1 files changed, 347 insertions, 0 deletions
diff --git a/meta/recipes-support/re2c/re2c/CVE-2018-21232-1.patch b/meta/recipes-support/re2c/re2c/CVE-2018-21232-1.patch
new file mode 100644
index 0000000000..b7dcaefad3
--- /dev/null
+++ b/meta/recipes-support/re2c/re2c/CVE-2018-21232-1.patch
@@ -0,0 +1,347 @@
+From fd634998f813340768c333cdad638498602856e5 Mon Sep 17 00:00:00 2001
+From: Ulya Trofimovich <skvadrik@gmail.com>
+Date: Tue, 21 Apr 2020 21:28:32 +0100
+Subject: [PATCH] Rewrite recursion into iteration (Tarjan's SCC algorithm and
+ YYFILL states).
+
+This is to avoid stack overflow on large RE (especially on instrumented
+builds that have larger stack frames, like AddressSanitizer).
+
+Stack overflow reported by Agostino Sarubbo.
+Related to #219 "overflow-1.re test fails on system with small stack".
+
+Upstram-Status: Backport:
+https://github.com/skvadrik/re2c/commit/fd634998f813340768c333cdad638498602856e5
+
+CVE: CVE-2018-21232
+
+Signed-off-by: Davide Gardenal <davide.gardenal@huawei.com>
+---
+diff --git a/src/dfa/fillpoints.cc b/src/dfa/fillpoints.cc
+--- a/src/dfa/fillpoints.cc	(revision e58939b34bb4c37cd990f82dc286f21cb405743e)
++++ b/src/dfa/fillpoints.cc	(date 1646929180243)
+@@ -5,151 +5,186 @@
+ 
+ #include "src/dfa/dfa.h"
+ 
+-namespace re2c
+-{
++
++/*
++ * note [finding strongly connected components of DFA]
++ *
++ * A slight modification of Tarjan's algorithm.
++ *
++ * The algorithm traverses the DFA in depth-first order.

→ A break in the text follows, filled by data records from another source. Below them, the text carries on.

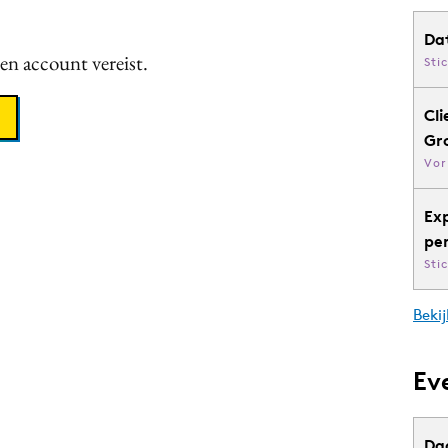
Da
een account vereist.
Sti
Cli
Gr
Vor
Ex
pe
Sti
Bekij
Ev
Da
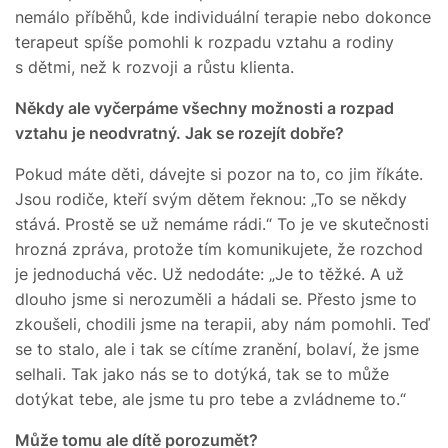
nemálo příběhů, kde individuální terapie nebo dokonce
terapeut spíše pomohli k rozpadu vztahu a rodiny
s dětmi, než k rozvoji a růstu klienta.
Někdy ale vyčerpáme všechny možnosti a rozpad
vztahu je neodvratný. Jak se rozejít dobře?
Pokud máte děti, dávejte si pozor na to, co jim říkáte.
Jsou rodiče, kteří svým dětem řeknou: „To se někdy
stává. Prostě se už nemáme rádi.“ To je ve skutečnosti
hrozná zpráva, protože tím komunikujete, že rozchod
je jednoduchá věc. Už nedodáte: „Je to těžké. A už
dlouho jsme si nerozuměli a hádali se. Přesto jsme to
zkoušeli, chodili jsme na terapii, aby nám pomohli. Teď
se to stalo, ale i tak se cítíme zranění, bolaví, že jsme
selhali. Tak jako nás se to dotýká, tak se to může
dotýkat tebe, ale jsme tu pro tebe a zvládneme to.“
Může tomu ale dítě porozumět?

It maintains a stack
++ * of states that have already been visited but haven't been assigned to an SCC
++ * yet. For each state the algorithm calculates 'lowlink': index of the highest
++ * ancestor state reachable in one step from a descendant of this state.

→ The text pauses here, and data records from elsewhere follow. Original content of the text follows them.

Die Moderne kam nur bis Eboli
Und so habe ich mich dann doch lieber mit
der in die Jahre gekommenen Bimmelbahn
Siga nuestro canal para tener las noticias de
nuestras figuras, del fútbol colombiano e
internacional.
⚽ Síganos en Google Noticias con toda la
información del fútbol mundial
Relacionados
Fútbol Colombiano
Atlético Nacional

++ * Lowlink is used to determine when a set of states should be popped off stack
++ * into a new SCC.
++ *
++ * We use lowlink to hold different kinds of information:
++ *   - values in range [0 .. stack size] mean that the state is on stack (a
++ *     link to a state with the smallest index reachable from this one)

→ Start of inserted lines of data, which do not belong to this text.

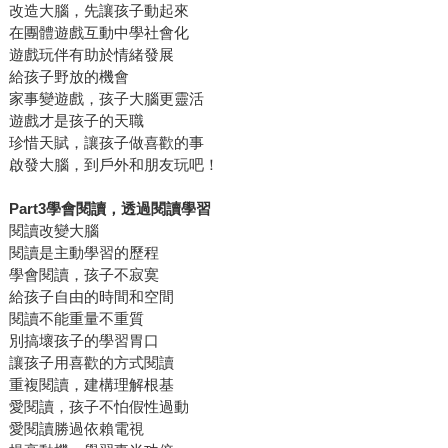
改造大腦，先讓孩子動起來
在團體遊戲互動中學社會化
遊戲玩伴有助於情緒發展
給孩子野放的機會
家事變遊戲，孩子大腦更靈活
遊戲才是孩子的天職
珍惜天賦，讓孩子做喜歡的事
啟發大腦，到戶外和朋友玩吧！
Part3
學會閱讀，透過閱讀學習
閱讀改變大腦
閱讀是主動學習的歷程
學會閱讀，孩子不寂寞
給孩子自由的時間和空間
閱讀不能重量不重質
別搞壞孩子的學習胃口
讓孩子用喜歡的方式閱讀
重複閱讀，建構理解根基
愛閱讀，孩子不怕假性過動
愛閱讀勝過依賴電視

++ *   - SCC_UND means that this state has not been visited yet
++ *   - SCC_INF means that this state has already been popped off stack
++ *
++ * We use stack size (rather than topological sort index) as a unique index of
++ * the state on stack. This is safe because the indices of states on stack are
++ * unique and less than the indices of states that have been popped off stack
++ * (SCC_INF).
++ */
++
++namespace re2c {
++    namespace {
+ 
+-static const size_t SCC_INF = std::numeric_limits<size_t>::max();
+-static const size_t SCC_UND = SCC_INF - 1;
++        static const size_t SCC_INF = std::numeric_limits<size_t>::max();
++        static const size_t SCC_UND = SCC_INF - 1;
+ 
+-static bool loopback(size_t node, size_t narcs, const size_t *arcs)
+-{
+-	for (size_t i = 0; i < narcs; ++i)
+-	{
+-		if (arcs[i] == node)
+-		{
+-			return true;
+-		}
+-	}
+-	return false;
+-}
++        static bool loopback(size_t state, size_t narcs, const size_t *arcs)
++        {
++            for (size_t i = 0; i < narcs; ++i) {
++                if (arcs[i] == state) return true;
++            }
++            return false;
++        }
+ 
+-/*
+- * node [finding strongly connected components of DFA]
+- *
+- * A slight modification of Tarjan's algorithm.
+- *
+- * The algorithm walks graph in deep-first order. It maintains a stack
+- * of nodes that have already been visited but haven't been assigned to
+- * SCC yet. For each node the algorithm calculates 'lowlink': index of
+- * the highest ancestor node reachable in one step from a descendant of
+- * the node. Lowlink is used to determine when a set of nodes should be
+- * popped off the stack into a new SCC.
+- *
+- * We use lowlink to hold different kinds of information:
+- *   - values in range [0 .. stack size] mean that this node is on stack
+- *     (link to a node with the smallest index reachable from this one)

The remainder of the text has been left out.